(TCO A, D) Gander Gloves has created a special synthetic that is used to line the inside of baseball gloves and remove the “sting” of catching balls. Several universities and three Major League Baseball teams have already ordered gloves with the special lining,
at $600 per glove. In 2013, the company has $8 million in revenue, and $800,000 in net income. Gander Gloves began the year with $1 million in book equity on January 1. Complete the following, and show all your calculations for each: a) Forecast the firm’s
2018 sales, assuming a 60% sales growth rate per year starting in 2014. b) Assuming Gander Gloves pays out no dividends in 2013, what is the firm’s maximum sustainable growth rate? c) Compare Gander Glove’s anticipated sales growth rate with the firm’s maximum
sustainable growth rate (which you just calculated in (b). Will the firm be able to support its growth through internally generated funds? If so, discuss the financial reasons why this is so using the textbook’s concept of maximum sustainable growth rate.

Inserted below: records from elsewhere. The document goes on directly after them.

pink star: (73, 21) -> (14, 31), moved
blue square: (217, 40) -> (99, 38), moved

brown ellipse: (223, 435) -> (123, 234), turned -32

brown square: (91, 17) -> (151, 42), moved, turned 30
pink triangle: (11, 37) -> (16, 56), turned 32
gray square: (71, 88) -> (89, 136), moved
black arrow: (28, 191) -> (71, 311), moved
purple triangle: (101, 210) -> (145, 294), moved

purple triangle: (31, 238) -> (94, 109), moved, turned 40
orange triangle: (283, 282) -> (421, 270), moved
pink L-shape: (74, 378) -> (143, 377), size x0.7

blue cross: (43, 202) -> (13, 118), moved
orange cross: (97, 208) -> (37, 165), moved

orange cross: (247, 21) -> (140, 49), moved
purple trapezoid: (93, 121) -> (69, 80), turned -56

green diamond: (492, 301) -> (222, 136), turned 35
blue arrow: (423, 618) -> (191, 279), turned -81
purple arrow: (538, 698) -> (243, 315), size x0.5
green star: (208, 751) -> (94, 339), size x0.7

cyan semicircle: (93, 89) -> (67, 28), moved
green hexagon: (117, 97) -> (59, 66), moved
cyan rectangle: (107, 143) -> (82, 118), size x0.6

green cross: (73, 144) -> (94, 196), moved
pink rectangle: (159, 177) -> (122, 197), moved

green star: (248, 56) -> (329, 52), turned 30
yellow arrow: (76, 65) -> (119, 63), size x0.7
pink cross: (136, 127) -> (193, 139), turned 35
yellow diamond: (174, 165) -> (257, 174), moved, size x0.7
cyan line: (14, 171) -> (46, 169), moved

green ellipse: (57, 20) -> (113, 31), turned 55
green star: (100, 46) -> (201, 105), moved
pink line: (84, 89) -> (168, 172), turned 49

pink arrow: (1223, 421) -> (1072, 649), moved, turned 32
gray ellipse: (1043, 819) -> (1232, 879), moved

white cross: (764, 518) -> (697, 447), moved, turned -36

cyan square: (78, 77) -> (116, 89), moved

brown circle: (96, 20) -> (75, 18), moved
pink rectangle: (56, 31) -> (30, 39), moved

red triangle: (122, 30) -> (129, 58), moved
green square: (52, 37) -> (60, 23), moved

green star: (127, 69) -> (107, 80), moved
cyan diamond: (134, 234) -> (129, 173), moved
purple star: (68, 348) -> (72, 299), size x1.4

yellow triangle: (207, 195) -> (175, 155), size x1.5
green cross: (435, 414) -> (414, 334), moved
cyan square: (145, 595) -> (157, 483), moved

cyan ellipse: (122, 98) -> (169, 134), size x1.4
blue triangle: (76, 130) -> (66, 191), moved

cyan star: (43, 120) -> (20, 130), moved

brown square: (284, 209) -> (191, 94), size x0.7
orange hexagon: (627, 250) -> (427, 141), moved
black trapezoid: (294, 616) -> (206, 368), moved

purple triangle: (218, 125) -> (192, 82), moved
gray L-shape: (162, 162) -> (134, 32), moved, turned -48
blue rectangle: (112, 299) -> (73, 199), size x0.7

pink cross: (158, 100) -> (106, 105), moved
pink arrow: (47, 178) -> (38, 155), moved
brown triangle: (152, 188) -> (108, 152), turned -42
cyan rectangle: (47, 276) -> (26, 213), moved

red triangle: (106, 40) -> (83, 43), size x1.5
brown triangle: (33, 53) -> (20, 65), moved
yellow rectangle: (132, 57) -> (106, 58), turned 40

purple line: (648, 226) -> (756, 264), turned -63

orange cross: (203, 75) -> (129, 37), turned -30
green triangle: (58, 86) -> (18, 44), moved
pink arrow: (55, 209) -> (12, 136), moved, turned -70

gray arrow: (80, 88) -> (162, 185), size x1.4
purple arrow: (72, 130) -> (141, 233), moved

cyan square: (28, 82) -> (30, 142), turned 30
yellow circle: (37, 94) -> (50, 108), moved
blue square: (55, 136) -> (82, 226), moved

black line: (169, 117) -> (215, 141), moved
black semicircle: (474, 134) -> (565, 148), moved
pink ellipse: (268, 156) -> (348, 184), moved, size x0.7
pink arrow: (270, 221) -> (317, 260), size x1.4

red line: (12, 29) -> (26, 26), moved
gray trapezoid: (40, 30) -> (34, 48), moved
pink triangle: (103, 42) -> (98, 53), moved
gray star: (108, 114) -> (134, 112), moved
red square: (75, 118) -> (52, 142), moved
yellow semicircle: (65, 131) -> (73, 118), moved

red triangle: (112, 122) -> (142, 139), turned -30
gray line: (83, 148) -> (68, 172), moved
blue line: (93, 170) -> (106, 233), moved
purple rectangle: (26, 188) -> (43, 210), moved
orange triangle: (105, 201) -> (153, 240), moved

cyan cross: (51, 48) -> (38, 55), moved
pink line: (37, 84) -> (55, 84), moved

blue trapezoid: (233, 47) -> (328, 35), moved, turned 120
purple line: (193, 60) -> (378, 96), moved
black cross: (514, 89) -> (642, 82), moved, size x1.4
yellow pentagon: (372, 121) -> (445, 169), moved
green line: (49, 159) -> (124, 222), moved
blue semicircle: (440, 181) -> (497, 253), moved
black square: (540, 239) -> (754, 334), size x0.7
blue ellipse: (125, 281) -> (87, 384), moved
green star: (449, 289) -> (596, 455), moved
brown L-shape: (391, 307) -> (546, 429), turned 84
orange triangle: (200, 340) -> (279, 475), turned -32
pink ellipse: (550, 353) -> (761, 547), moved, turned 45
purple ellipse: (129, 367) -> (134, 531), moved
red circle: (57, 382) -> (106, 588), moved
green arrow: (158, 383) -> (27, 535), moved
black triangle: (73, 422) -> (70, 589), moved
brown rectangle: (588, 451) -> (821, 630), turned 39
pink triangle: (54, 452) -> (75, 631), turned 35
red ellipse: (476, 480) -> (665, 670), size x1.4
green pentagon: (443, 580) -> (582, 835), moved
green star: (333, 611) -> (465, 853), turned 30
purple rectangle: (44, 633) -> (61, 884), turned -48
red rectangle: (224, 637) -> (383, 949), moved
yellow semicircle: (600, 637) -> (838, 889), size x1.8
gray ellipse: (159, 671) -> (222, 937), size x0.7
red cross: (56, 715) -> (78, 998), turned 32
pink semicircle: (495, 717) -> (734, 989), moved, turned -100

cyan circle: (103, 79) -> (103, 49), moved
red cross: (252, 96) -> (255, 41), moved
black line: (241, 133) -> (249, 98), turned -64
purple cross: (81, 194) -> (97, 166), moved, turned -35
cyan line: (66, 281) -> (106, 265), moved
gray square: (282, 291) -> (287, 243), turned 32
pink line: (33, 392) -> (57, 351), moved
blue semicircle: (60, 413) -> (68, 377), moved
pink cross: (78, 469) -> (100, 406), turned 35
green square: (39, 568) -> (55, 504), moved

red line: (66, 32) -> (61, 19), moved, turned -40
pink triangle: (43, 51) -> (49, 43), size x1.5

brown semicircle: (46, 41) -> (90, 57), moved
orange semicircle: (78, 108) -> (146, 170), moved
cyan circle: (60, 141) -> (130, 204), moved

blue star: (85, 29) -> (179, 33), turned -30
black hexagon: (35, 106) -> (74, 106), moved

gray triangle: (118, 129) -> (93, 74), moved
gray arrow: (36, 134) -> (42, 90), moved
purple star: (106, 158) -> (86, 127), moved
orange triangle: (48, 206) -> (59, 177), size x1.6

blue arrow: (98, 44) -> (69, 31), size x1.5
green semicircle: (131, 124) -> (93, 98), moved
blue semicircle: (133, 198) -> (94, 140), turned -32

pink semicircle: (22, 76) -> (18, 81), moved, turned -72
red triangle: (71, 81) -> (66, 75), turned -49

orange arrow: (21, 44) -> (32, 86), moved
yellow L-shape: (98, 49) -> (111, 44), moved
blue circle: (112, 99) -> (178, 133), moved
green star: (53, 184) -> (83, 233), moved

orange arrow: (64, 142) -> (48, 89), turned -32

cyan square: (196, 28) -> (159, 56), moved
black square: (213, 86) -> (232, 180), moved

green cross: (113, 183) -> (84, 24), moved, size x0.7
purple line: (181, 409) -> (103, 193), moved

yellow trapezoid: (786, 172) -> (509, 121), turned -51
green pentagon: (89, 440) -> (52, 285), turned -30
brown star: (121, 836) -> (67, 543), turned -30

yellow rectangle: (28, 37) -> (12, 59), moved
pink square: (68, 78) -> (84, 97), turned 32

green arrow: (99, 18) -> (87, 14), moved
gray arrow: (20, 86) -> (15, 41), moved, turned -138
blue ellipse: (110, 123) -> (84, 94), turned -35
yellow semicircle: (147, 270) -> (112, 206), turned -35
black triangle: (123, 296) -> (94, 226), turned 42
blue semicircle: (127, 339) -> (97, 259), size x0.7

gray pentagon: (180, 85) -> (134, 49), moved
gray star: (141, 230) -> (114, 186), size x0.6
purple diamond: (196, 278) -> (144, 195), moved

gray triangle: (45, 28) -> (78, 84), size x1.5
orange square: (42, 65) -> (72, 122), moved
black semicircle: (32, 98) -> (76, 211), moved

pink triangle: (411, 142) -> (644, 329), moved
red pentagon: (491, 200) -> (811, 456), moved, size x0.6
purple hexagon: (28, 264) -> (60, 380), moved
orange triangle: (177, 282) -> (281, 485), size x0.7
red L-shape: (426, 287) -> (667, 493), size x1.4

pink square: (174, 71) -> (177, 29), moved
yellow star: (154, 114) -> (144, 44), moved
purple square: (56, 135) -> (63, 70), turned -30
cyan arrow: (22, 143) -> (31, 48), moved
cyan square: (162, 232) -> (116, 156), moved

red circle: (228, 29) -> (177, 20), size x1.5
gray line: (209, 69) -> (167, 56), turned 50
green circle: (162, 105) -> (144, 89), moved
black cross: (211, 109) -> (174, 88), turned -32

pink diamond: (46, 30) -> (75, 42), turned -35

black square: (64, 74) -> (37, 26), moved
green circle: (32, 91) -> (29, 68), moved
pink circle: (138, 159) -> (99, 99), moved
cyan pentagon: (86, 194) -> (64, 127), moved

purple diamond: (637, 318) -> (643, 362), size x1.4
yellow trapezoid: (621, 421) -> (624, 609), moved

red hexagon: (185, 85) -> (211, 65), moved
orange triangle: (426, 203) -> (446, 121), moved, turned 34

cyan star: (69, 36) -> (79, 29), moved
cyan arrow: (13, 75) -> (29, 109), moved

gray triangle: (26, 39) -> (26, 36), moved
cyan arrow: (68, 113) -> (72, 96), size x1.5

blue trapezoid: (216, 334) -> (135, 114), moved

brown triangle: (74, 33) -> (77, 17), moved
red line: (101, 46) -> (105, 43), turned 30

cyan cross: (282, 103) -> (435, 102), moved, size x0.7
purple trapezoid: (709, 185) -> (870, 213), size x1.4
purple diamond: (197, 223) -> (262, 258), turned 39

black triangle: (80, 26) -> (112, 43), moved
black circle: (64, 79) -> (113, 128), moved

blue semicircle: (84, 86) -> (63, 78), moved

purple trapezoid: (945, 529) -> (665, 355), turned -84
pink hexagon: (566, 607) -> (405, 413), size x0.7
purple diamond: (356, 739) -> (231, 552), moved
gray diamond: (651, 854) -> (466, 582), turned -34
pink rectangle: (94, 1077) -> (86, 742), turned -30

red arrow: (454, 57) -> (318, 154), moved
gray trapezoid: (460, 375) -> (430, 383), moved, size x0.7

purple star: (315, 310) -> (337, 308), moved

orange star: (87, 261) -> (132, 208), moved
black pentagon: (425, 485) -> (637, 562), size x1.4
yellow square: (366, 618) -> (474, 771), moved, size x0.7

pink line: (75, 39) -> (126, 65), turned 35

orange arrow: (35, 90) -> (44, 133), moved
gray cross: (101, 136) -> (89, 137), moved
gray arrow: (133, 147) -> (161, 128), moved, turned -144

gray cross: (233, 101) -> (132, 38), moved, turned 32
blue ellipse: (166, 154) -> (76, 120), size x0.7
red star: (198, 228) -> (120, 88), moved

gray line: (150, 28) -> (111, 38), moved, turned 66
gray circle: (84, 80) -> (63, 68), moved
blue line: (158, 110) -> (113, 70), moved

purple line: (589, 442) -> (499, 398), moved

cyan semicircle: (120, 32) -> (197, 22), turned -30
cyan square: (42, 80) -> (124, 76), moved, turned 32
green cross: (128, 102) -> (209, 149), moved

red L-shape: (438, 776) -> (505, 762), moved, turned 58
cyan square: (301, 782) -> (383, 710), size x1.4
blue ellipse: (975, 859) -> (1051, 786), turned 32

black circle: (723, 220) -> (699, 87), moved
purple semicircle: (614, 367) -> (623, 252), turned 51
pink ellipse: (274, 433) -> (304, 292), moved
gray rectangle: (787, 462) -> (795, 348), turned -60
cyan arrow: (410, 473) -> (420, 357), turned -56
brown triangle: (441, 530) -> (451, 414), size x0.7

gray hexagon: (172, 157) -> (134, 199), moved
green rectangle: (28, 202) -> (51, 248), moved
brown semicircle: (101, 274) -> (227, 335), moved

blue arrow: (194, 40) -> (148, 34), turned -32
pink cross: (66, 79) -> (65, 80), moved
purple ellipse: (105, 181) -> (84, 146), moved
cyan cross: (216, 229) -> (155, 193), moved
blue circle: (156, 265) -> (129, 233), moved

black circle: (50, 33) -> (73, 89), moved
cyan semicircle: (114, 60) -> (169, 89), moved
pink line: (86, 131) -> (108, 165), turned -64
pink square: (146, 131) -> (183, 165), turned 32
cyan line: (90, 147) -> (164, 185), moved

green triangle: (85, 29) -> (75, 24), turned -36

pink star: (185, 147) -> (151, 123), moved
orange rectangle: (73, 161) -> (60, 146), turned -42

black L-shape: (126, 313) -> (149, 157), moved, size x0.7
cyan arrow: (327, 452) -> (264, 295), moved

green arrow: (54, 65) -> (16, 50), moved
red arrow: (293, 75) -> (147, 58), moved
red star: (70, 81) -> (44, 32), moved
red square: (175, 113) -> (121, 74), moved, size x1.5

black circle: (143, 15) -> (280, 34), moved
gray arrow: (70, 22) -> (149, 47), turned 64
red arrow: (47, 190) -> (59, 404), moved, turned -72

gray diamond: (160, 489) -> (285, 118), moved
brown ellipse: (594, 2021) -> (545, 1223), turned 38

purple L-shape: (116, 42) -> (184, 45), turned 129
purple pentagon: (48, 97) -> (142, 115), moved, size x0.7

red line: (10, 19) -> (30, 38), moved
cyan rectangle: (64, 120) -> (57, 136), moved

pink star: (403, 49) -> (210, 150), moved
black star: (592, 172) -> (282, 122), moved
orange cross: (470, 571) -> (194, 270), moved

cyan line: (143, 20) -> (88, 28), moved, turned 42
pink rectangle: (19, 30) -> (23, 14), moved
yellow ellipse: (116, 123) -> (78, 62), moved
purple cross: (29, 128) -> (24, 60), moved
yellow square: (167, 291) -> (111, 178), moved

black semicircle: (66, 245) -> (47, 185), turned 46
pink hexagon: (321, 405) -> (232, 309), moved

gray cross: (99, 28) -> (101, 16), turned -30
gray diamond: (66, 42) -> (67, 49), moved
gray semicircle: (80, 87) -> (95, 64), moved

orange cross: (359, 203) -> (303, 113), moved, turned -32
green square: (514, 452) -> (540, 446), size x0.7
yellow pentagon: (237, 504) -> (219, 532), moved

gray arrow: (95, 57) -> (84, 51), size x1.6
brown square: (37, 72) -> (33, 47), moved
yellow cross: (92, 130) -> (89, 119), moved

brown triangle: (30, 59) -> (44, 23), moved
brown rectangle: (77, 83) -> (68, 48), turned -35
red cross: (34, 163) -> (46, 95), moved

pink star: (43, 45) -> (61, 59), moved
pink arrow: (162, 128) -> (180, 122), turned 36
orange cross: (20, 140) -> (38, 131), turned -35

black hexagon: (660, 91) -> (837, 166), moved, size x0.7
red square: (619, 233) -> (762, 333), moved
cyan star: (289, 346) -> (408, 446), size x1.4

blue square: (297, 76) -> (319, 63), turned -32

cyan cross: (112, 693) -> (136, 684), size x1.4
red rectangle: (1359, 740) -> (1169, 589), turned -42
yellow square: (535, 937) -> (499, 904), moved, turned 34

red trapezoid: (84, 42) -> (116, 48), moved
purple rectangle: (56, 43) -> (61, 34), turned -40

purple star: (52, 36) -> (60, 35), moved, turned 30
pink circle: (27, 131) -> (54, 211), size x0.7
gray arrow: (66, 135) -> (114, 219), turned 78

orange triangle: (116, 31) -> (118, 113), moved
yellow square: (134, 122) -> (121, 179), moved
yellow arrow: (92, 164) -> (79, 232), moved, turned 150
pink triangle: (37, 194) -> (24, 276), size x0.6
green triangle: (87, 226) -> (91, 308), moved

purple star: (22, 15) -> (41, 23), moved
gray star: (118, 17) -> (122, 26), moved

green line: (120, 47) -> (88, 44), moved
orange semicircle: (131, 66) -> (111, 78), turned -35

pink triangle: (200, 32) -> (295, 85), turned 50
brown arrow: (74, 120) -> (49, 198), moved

If you believe the firm will not be able to support its growth, explain why and discuss what action management must take. d) Part 1: If the firm pays out $300,000 in dividends, what is the firm’s retention rate? Part 2: Assuming the firm pays out $300,000
in 2013 dividends, what is Gander Glove’s sustainable growth rate? e) After paying $300,000 in 2013 dividends on December 31, what will be Gander Glove’s new book equity balance? f) Use your final answer for (e) to answer the following: if Gander Glove’s balance
sheet shows liabilities with a book value of $800,000, what is book value of the firm’s assets?